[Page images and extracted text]
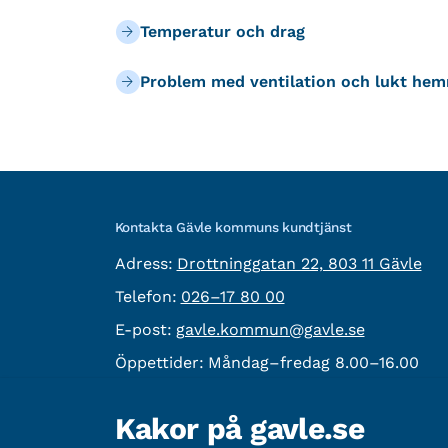
Temperatur och drag
Problem med ventilation och lukt he
Kontakta Gävle kommuns kundtjänst
besöksadress:
Adress:
Drottninggatan 22, 803 11 Gävle
Telefon:
Telefon:
026–17 80 00
E-post:
E-post:
gavle.kommun@gavle.se
Öppettider:
Måndag–fredag 8.00–16.00
Fler kontaktvägar
Kakor på gavle.se
Övrig information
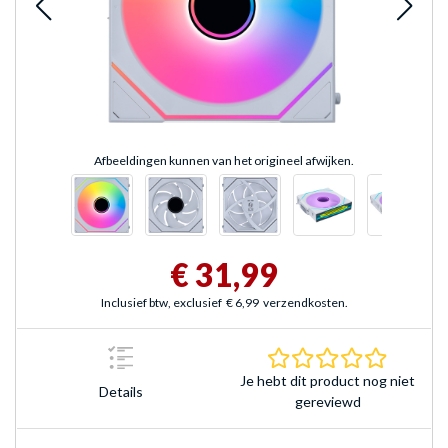
Afbeeldingen kunnen van het origineel afwijken.
€ 31,99
Inclusief btw, exclusief
€ 6,99
verzendkosten.
0.0 sterr
Je hebt dit product nog niet
Details
gereviewd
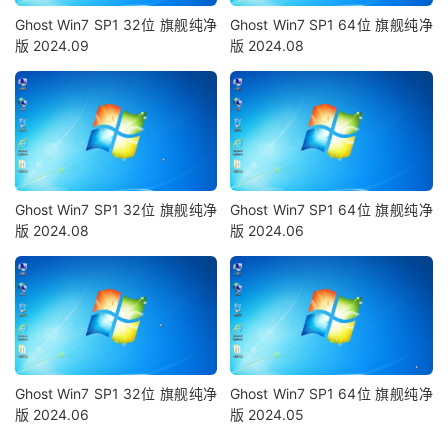
Ghost Win7 SP1 32位 旗舰纯净
Ghost Win7 SP1 64位 旗舰纯净
版 2024.09
版 2024.08
Ghost Win7 SP1 32位 旗舰纯净
Ghost Win7 SP1 64位 旗舰纯净
版 2024.08
版 2024.06
Ghost Win7 SP1 32位 旗舰纯净
Ghost Win7 SP1 64位 旗舰纯净
版 2024.06
版 2024.05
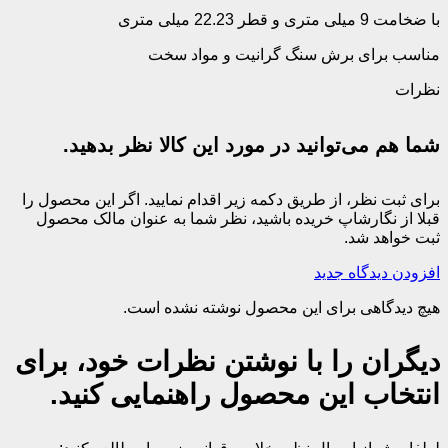
با ضخامت 9 میلی متری و قطر 22.23 میلی متری
مناسب برای برش سنگ گرانیت و مواد سخت
نظرات
شما هم می‌توانید در مورد این کالا نظر بدهید.
برای ثبت نظر، از طریق دکمه زیر اقدام نمایید. اگر این محصول را
قبلا از نگارشاپ خریده باشید، نظر شما به عنوان مالک محصول
ثبت خواهد شد.
افزودن دیدگاه جدید
هیچ دیدگاهی برای این محصول نوشته نشده است.
دیگران را با نوشتن نظرات خود، برای
انتخاب این محصول راهنمایی کنید.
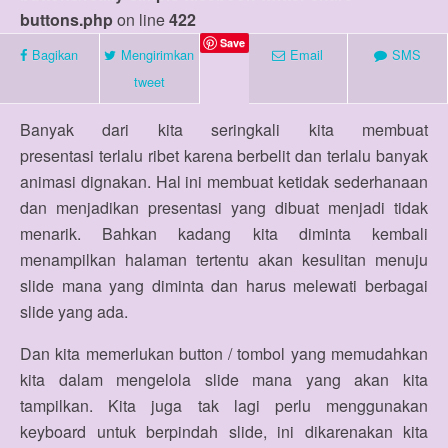
buttons.php
on line
422
Save
Bagikan
Mengirimkan
Email
SMS
tweet
Banyak dari kita seringkali kita membuat
presentasi terlalu ribet karena berbelit dan terlalu banyak
animasi dignakan. Hal ini membuat ketidak sederhanaan
dan menjadikan presentasi yang dibuat menjadi tidak
menarik. Bahkan kadang kita diminta kembali
menampilkan halaman tertentu akan kesulitan menuju
slide mana yang diminta dan harus melewati berbagai
slide yang ada.
Dan kita memerlukan button / tombol yang memudahkan
kita dalam mengelola slide mana yang akan kita
tampilkan. Kita juga tak lagi perlu menggunakan
keyboard untuk berpindah slide, ini dikarenakan kita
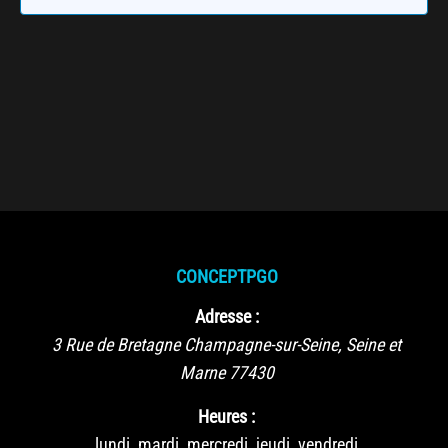
CONCEPTPGO
Adresse :
3 Rue de Bretagne
Champagne-sur-Seine
,
Seine et
Marne
77430
Heures :
lundi, mardi, mercredi, jeudi, vendredi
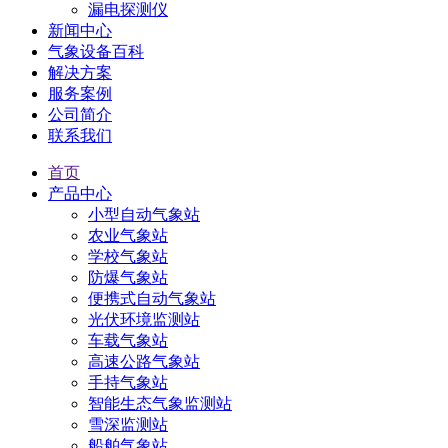
漏电探测仪
新闻中心
气象设备百科
解决方案
服务案例
公司简介
联系我们
首页
产品中心
小型自动气象站
农业气象站
学校气象站
防爆气象站
便携式自动气象站
光伏环境监测站
车载气象站
高速公路气象站
手持气象站
智能生态气象监测站
雪深监测站
船舶气象站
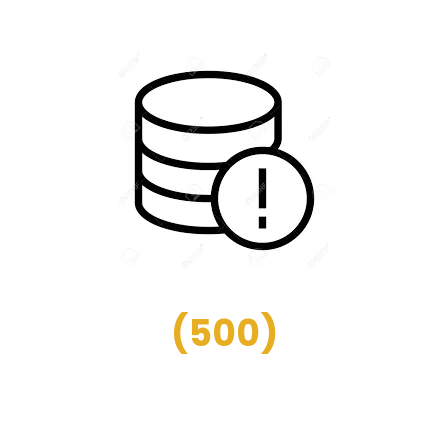
(
500
)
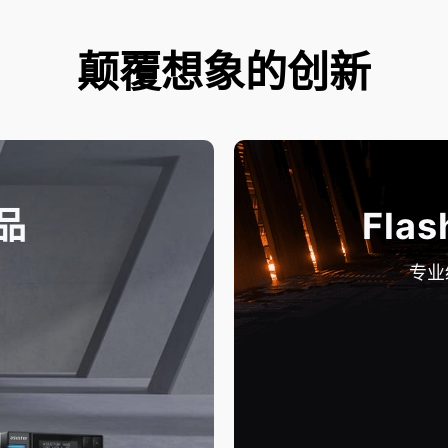
颠覆想象的创新
品
Flas
专业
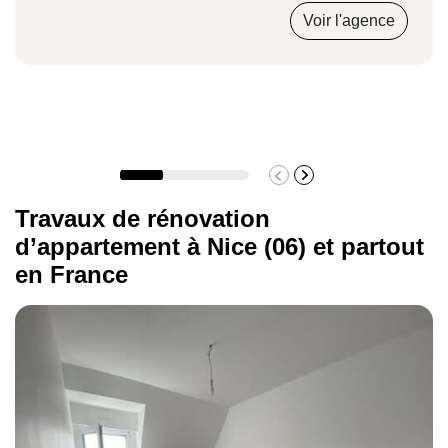
d’appartement à Nice. Confier votre projet à un
Voir l'agence
professionnel vaut mieux. Vous pouvez contacter
l’une de nos agences Avenir Rénovations du 06
pour vos travaux de rénovation de maison :
Avenir Rénovations Cannes 06220
Avenir Rénovations Nice 06200
Travaux de rénovation
d’appartement à Nice (06) et partout
en France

■ TO DO ■
From the line that has "dan menjadikan presentasi" through the line that has "kita dalam mengelola", copy every line exactly as it appears above, and leave out all others.

■ TASK RESPONSE ■
dan menjadikan presentasi yang dibuat menjadi tidak
menarik. Bahkan kadang kita diminta kembali
menampilkan halaman tertentu akan kesulitan menuju
slide mana yang diminta dan harus melewati berbagai
slide yang ada.
Dan kita memerlukan button / tombol yang memudahkan
kita dalam mengelola slide mana yang akan kita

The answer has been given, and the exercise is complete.